Proof 2. We use mathematical induction on $n$. The case $n=1$ is trivial and the case $n=2$ is well-known (see e.g. sec. 42, p.74 of Halmos' Finite-Dimensional Vector Spaces for a proof that works for general projections on infinite-dimensional vector spaces). In the inductive case, recall the following basic properties of any orthogonal projection $P$ on $X$:

1. $X=\ker(P)\oplus\ker(P)^\perp$. It is the sum of the two subspaces because every $x\in X$ can be written as the sum of two components $v=x-Px\in\ker(P)$ and $w=Px\in \ker(P)^\perp$. The sum is direct because it is an orthogonal sum.
2. $\operatorname{range}(P)=\ker(P)^\perp$. For any $Px\in\operatorname{range}(P)$ and $v\in\ker(P)$ we have $\langle Px,v\rangle=\langle x,Pv\rangle=0$ and hence $\operatorname{range}(P)\subseteq\ker(P)^\perp$. For the reverse inclusion, let $w\in\ker(P)^\perp$. Then $w-Pw\in\ker(P)\cap\ker(P)^\perp=0$ and hence $w=Pw\in\operatorname{range}(P)$.
3. $P$ is positive semidefinite, because $ \langle Px,x\rangle=\langle P^2x,x\rangle=\langle Px,P^\ast x\rangle=\langle Px,Px\rangle\ge0$.
4. For any subspace $V$ of $\ker(P)$, both $V$ and $V^\perp$ are invariant subspaces of $P$ because $PV=0\subseteq V$ and $PV^\perp\subseteq\operatorname{range}(P)=\ker(P)^\perp\subseteq V^\perp$.
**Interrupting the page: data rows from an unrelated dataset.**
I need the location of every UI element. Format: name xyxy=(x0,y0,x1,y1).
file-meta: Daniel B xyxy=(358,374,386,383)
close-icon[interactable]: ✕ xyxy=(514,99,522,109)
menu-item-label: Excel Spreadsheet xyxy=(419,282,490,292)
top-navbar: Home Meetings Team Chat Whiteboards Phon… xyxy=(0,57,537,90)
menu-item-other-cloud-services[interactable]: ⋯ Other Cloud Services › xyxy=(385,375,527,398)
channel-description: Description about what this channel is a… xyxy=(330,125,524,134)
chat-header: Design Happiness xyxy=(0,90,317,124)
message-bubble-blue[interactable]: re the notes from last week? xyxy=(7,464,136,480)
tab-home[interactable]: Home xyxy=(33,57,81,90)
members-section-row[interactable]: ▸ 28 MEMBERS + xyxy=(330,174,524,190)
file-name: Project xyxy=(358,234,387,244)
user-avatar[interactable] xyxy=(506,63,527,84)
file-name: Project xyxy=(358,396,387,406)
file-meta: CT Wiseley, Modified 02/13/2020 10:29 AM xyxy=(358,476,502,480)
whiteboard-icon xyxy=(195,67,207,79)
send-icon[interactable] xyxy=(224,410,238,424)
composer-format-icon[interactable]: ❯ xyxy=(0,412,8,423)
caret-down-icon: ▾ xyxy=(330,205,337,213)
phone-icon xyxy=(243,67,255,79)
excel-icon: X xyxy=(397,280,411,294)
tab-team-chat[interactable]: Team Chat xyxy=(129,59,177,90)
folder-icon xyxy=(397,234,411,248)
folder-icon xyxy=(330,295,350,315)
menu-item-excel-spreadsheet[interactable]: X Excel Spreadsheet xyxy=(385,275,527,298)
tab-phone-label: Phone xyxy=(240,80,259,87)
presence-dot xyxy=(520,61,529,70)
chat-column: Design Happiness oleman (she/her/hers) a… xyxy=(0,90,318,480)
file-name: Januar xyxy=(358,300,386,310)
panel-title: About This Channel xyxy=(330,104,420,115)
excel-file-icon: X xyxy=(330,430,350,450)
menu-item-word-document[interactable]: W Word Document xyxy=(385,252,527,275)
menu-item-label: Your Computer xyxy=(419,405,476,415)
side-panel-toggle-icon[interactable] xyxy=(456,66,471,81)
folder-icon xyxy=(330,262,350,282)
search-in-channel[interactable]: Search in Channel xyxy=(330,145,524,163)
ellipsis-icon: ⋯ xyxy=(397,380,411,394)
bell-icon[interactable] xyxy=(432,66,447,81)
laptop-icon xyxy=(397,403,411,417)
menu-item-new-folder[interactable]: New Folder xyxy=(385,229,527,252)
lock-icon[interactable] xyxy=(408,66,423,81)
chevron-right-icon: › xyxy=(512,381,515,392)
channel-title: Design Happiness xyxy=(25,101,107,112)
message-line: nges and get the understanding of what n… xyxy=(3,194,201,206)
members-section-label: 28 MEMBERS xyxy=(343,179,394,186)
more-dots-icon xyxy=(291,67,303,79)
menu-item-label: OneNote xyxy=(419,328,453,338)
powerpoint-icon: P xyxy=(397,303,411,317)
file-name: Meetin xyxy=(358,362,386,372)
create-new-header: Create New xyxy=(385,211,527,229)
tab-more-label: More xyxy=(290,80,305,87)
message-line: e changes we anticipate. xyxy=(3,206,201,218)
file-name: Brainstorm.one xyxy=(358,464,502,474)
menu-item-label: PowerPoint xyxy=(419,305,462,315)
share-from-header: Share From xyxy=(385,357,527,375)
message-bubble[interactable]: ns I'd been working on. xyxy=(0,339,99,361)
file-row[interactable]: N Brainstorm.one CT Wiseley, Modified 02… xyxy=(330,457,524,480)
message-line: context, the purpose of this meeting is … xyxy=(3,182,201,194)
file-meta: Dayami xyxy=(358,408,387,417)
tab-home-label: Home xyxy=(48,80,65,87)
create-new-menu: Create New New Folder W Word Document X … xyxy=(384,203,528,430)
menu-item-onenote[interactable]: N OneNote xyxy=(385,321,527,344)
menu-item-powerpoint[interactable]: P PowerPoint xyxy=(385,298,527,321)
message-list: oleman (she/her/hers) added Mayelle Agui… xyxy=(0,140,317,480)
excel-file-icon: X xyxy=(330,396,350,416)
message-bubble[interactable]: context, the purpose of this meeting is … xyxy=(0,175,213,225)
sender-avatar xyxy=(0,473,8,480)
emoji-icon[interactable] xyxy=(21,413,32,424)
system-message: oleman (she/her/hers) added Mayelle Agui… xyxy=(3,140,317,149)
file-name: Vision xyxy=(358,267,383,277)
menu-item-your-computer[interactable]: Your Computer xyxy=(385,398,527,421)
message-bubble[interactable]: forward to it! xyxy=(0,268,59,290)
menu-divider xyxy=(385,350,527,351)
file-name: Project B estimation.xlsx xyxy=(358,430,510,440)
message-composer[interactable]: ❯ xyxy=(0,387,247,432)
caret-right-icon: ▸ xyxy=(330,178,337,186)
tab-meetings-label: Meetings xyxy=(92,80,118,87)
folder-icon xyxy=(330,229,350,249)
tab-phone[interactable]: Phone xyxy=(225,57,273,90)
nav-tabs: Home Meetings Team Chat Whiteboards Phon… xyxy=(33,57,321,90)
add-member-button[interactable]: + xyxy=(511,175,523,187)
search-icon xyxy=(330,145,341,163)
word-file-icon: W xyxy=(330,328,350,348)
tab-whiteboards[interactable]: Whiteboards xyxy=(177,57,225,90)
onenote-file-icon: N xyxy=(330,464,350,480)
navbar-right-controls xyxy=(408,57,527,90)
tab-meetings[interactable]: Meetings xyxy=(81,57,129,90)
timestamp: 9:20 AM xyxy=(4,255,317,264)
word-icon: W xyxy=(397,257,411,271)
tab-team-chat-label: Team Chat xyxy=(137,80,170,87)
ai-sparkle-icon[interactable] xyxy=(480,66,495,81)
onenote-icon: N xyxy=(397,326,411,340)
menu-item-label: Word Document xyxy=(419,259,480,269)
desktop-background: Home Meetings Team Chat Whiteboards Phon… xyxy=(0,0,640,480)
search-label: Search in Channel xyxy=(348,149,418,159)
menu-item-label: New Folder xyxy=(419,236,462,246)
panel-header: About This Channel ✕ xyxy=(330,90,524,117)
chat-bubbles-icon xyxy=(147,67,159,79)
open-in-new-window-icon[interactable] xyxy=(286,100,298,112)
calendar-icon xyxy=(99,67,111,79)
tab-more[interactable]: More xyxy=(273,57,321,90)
Now let $\Pi=\sum_{i=1}^nP_i$ and $V=\ker(\Pi)$. By properties 1 and 2, $X=V\oplus V^\perp$ and $V^\perp=\operatorname{range}(\Pi)$. Since each $P_i$ is positive semidefinite (property 3), if $\Pi x=0$, we must have $P_ix=0$ for each $i$. Hence $V\subseteq\ker(P_i)$ for each $i$. Consequently, by property 4, both $V$ and $V^\perp$ are invariant subspaces of each $P_i$. It follows that $\sum_{i=1}^nP_i|_{V^\perp}=\left(\sum_{i=1}^nP_i\right)|_{V^\perp}=\Pi|_{\operatorname{range}(\Pi)}=\operatorname{Id}$, the identity map on $\operatorname{range}(\Pi)=V^\perp$. But then $\sum_{i\ne k}P_i|_{V^\perp}=\operatorname{Id}-P_k|_{V^\perp}$ is an orthogonal projection for every $k\in\{1,2,\ldots,n\}$. So, by induction assumption, we have $P_i|_{V^\perp} P_j|_{V^\perp}=0$ for any two distinct indices $i,j\ne k$. Since $k$ is arbitrary and all $P_i$s are zero on $V$, we conclude that $P_iP_j=0$ on $X$ for any $i\ne j$.